§ **ACTION ITEM**
Produce again, without any change, the lines running from the one with "que ce soit en neuf" through the final line of the data below, and only those.

Start of EXCERPTED DATA

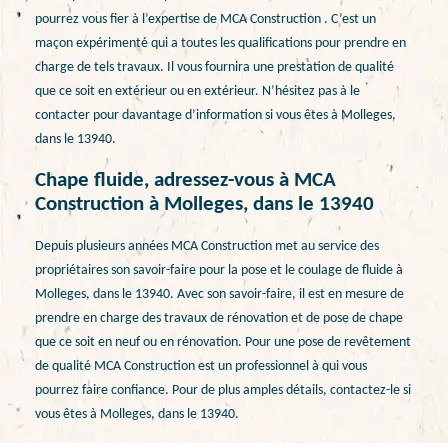
pourrez vous fier à l’expertise de MCA Construction . C’est un
maçon expérimenté qui a toutes les qualifications pour prendre en
charge de tels travaux. Il vous fournira une prestation de qualité
que ce soit en extérieur ou en extérieur. N’hésitez pas à le
contacter pour davantage d’information si vous êtes à Molleges,
dans le 13940.
Chape fluide, adressez-vous à MCA
Construction à Molleges, dans le 13940
Depuis plusieurs années MCA Construction met au service des
propriétaires son savoir-faire pour la pose et le coulage de fluide à
Molleges, dans le 13940. Avec son savoir-faire, il est en mesure de
prendre en charge des travaux de rénovation et de pose de chape
que ce soit en neuf ou en rénovation. Pour une pose de revêtement
de qualité MCA Construction est un professionnel à qui vous
pourrez faire confiance. Pour de plus amples détails, contactez-le si
vous êtes à Molleges, dans le 13940.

End of EXCERPTED DATA

§ **YOUR SOLUTION**
que ce soit en neuf ou en rénovation. Pour une pose de revêtement
de qualité MCA Construction est un professionnel à qui vous
pourrez faire confiance. Pour de plus amples détails, contactez-le si
vous êtes à Molleges, dans le 13940.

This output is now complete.